O estilo nervosamente semidocumental do realizador inglês Michael Winterbottom, que rendera frutos conseqüentes e contundentes em Bem-vindo a Sarajevo (1997) e tratava das relações entre jornalistas e imagens de crianças na guerra da Bósnia, volta a perturbar o espectador neste acelerado A festa nunca termina (24 hour party people; 2002). Embora se trate claramente dum filme de ficção, a mobilidade da câmara na mão do fotógrafo, a característica descarnada da fotografia em que predomina um azulado fosco e a vertente desdramática de narrar (o ator-personagem-narrador se dirige constantemente para o público, um pouco à maneira do realizador francês Jean-Luc Godard –Godard é uma influência impositiva, inclusive na roda citatória de que se reveste a narrativa) aproximam a película das formas de um documentário.

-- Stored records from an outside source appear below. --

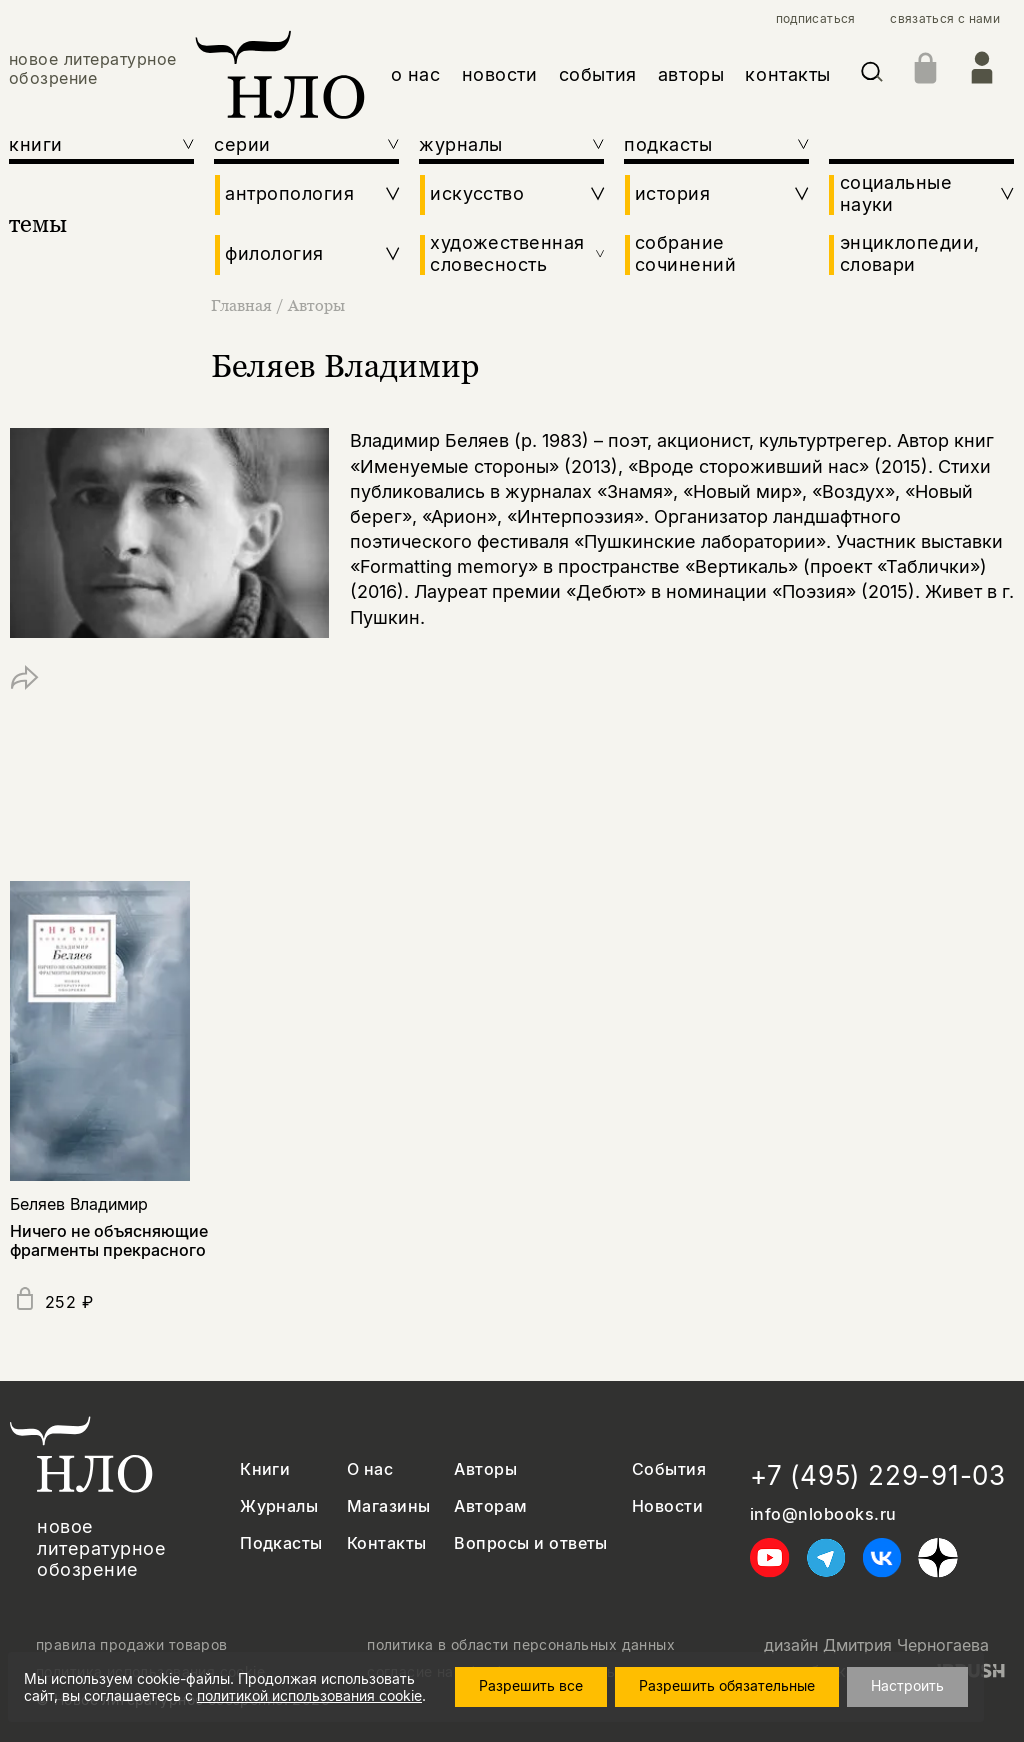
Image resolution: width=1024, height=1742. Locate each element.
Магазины (389, 1506)
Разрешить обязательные (727, 1685)
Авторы (316, 305)
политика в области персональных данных (521, 1645)
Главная (243, 305)
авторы (691, 74)
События (669, 1469)
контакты (787, 74)
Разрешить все (531, 1685)
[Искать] (872, 75)
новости (500, 74)
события (598, 74)
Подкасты (281, 1543)
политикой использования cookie (309, 1695)
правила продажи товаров (132, 1645)
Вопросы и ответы (531, 1543)
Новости (667, 1506)
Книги (265, 1469)
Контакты (387, 1543)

O mergulho feito na música inglesa que tem como nervo a cidade de Manchester dos anos 70 aos anos 90 é, tal qual aparece na realização, um vórtice mistificador. A excessiva recorrência ao tom granulado de vídeo digital e a busca de um desleixo estilístico provocativo não tem a mesma pujança de Bem-vindo a Sarajevo. Winterbottom continua criativo dentro de seus parâmetros de linguagem; mas mistifica demais o tema musical.

Aquelas imagens que submergem abaixo dos créditos finais, semelhando negativos de celulóide que explodem, parecem uma metáfora dos exageros de vazio deste filme que não deixa de trazer uma estranha beleza para o espectador crítico.